Un lundi après-midi, dans un dédale de bureaux embarrassants à côté du palais de Westminster, Caroline Lucas est encore une fois pressée. Quarante-cinq minutes après le début de notre conversation, elle me rappelle qu'elle doit courir jusqu'à la Chambre des communes pour s'assurer que sa voix soit entendue dans un débat – cette fois sur l'attaque iranienne contre Israël et le rôle de la RAF dans les tirs. abattre certains des drones impliqués. Comme d’habitude, il y a une obligation incontournable à remplir : en tant qu’unique députée du parti Vert, dit-elle, elle n’a pas d’autre choix que d’être là.

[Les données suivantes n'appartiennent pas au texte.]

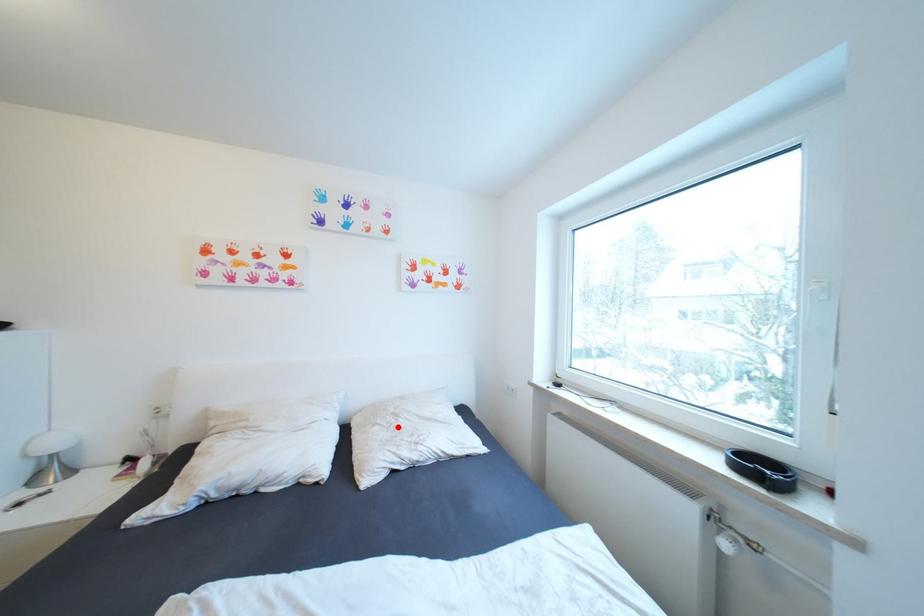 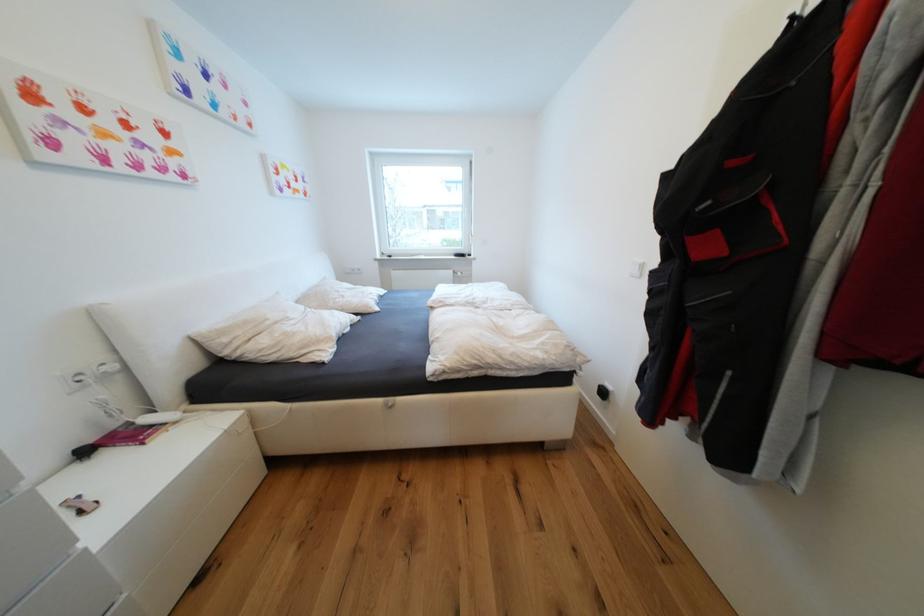 Question: I am providing you with two images of the same scene from different viewpoints. In image1, a red point is highlighted. Considering the same 3D point in image2, which of the following is correct?

Choices:
 (A) It is closer
 (B) It is farther

Answer: (A) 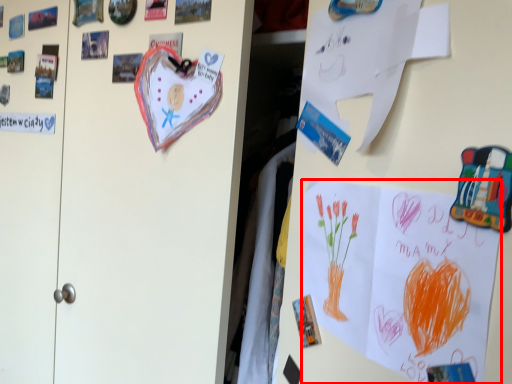 Question: From the image's perspective, what is the correct spatial positioning of poster (annotated by the red box) in reference to paper?

Choices:
 (A) below
 (B) above

Answer: (A) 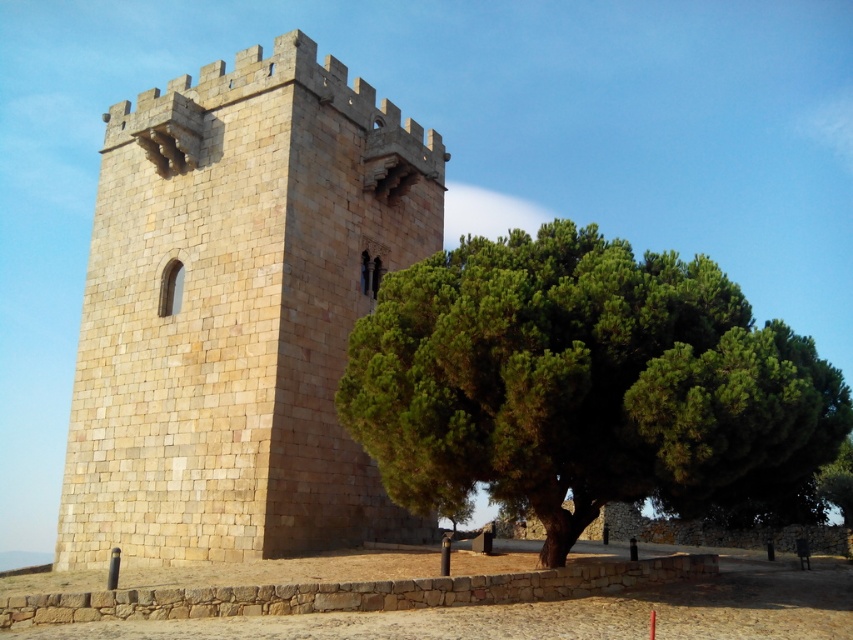 Question: Which object is closer to the camera taking this photo?

Choices:
 (A) beige stone tower at center
 (B) green leafy tree at center

Answer: (B)

Question: Does beige stone tower at center lie in front of green leafy tree at center?

Choices:
 (A) no
 (B) yes

Answer: (A)

Question: Can you confirm if beige stone tower at center is smaller than green leafy tree at center?

Choices:
 (A) yes
 (B) no

Answer: (A)

Question: Can you confirm if beige stone tower at center is wider than green leafy tree at center?

Choices:
 (A) yes
 (B) no

Answer: (B)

Quelques heures plus tard, je regarde sa contribution en ligne : une voix éloquente, confiante, légèrement lasse, délivrant un argument jamais entendu de la part des conservateurs ou des travaillistes. "Comme l'ensemble de la Chambre, je condamne l'attaque contre Israël par le régime tyrannique iranien, tout comme je condamne profondément les atrocités du Hamas, mais je suis également extrêmement préoccupée par le fait que notre Premier ministre ait maintenant plongé le Royaume-Uni dans une guerre périlleuse", a-t-elle déclaré. dit. Lorsque Rishi Sunak se lève, sa réponse dure 10 secondes : « Je suis tout à fait sûr que ce que nous avons fait ce week-end était la bonne chose », dit-il. Et c’est tout : le point que Lucas faisait valoir, semble-t-il, ne valait même pas la peine d’être pris en compte.
C’est peut-être là un parfait exemple de la raison pour laquelle, après 14 années ardues – et pendant lesquelles elle a été chef et co-leader de son parti – Lucas, 63 ans, met un terme à son mandat de député. «Je suis la porte-parole du Parti vert sur absolument tout depuis 14 ans et c'est épuisant», dit-elle. « J’aimerais continuer à vous parler maintenant, mais je suis la seule personne qui peut être là pour que le Parti vert demande des comptes à Rishi Sunak. Il n’y a eu ni débat ni discussion : nous sommes soudain potentiellement au bord d’une troisième guerre mondiale, sans aucun examen minutieux. Il faut donc que quelqu’un soit là-dedans.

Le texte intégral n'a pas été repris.